Stored entries:
........
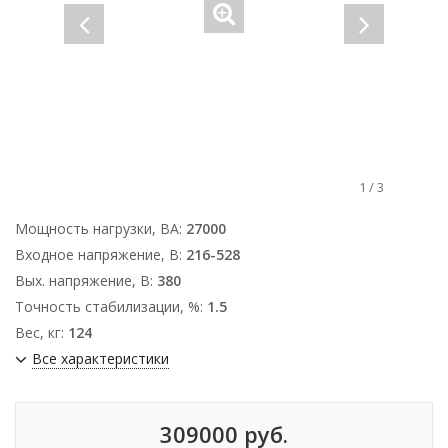
1
/
3
Мощность нагрузки, ВА:
27000
Входное напряжение, В:
216-528
Вых. напряжение, В:
380
Точность стабилизации, %:
1.5
Вес, кг:
124
Все характеристики
309000 руб.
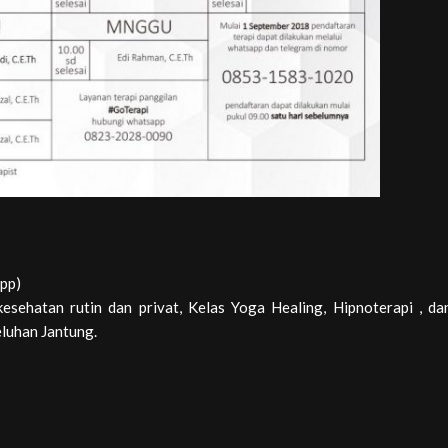
pp)
esehatan rutin dan privat, Kelas Yoga Healing, Hipnoterapi , da
eluhan Jantung.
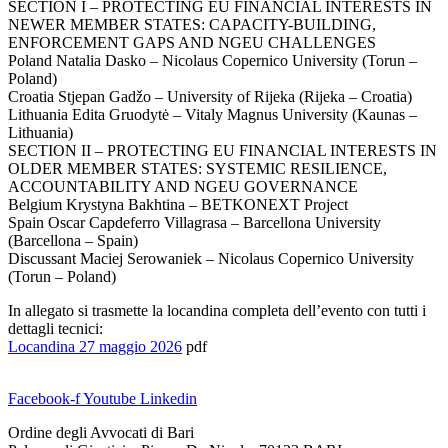
SECTION I – PROTECTING EU FINANCIAL INTERESTS IN
NEWER MEMBER STATES: CAPACITY-BUILDING,
ENFORCEMENT GAPS AND NGEU CHALLENGES
Poland Natalia Dasko – Nicolaus Copernico University (Torun –
Poland)
Croatia Stjepan Gadžo – University of Rijeka (Rijeka – Croatia)
Lithuania Edita Gruodytė – Vitaly Magnus University (Kaunas –
Lithuania)
SECTION II – PROTECTING EU FINANCIAL INTERESTS IN
OLDER MEMBER STATES: SYSTEMIC RESILIENCE,
ACCOUNTABILITY AND NGEU GOVERNANCE
Belgium Krystyna Bakhtina – BETKONEXT Project
Spain Oscar Capdeferro Villagrasa – Barcellona University
(Barcellona – Spain)
Discussant Maciej Serowaniek – Nicolaus Copernico University
(Torun – Poland)
In allegato si trasmette la locandina completa dell’evento con tutti i
dettagli tecnici:
Locandina 27 maggio 2026
pdf
Facebook-f
Youtube
Linkedin
Ordine degli Avvocati di Bari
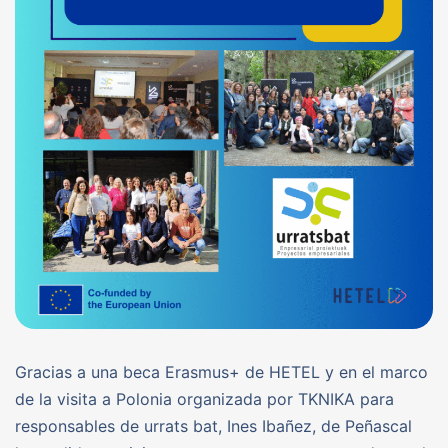
Gracias a una beca Erasmus+ de HETEL y en el marco
de la visita a Polonia organizada por TKNIKA para
responsables de urrats bat, Ines Ibañez, de Peñascal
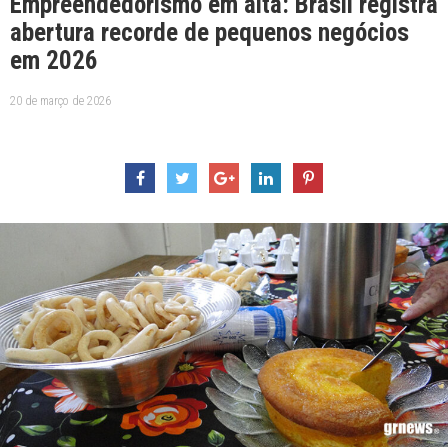
Empreendedorismo em alta: Brasil registra
abertura recorde de pequenos negócios
em 2026
20 de março de 2026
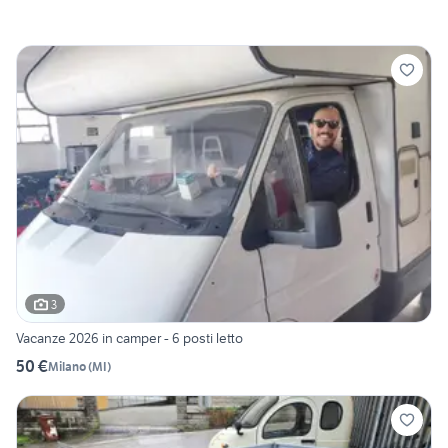
3
Vacanze 2026 in camper - 6 posti letto
50 €
Milano
(
MI
)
........
PROBLEM TO SOLVE -
Up to and including the line that holds "ENFORCEMENT GAPS AND NGEU CHALLENGES", restate word for word each line of the records from their start, and only those lines, leaving out the pictures.

ANSWER BOX -
1
/
3
Мощность нагрузки, ВА:
27000
Входное напряжение, В:
216-528
Вых. напряжение, В:
380
Точность стабилизации, %:
1.5
Вес, кг:
124
Все характеристики
309000 руб.
pp)
esehatan rutin dan privat, Kelas Yoga Healing, Hipnoterapi , da
eluhan Jantung.
SECTION I – PROTECTING EU FINANCIAL INTERESTS IN
NEWER MEMBER STATES: CAPACITY-BUILDING,
ENFORCEMENT GAPS AND NGEU CHALLENGES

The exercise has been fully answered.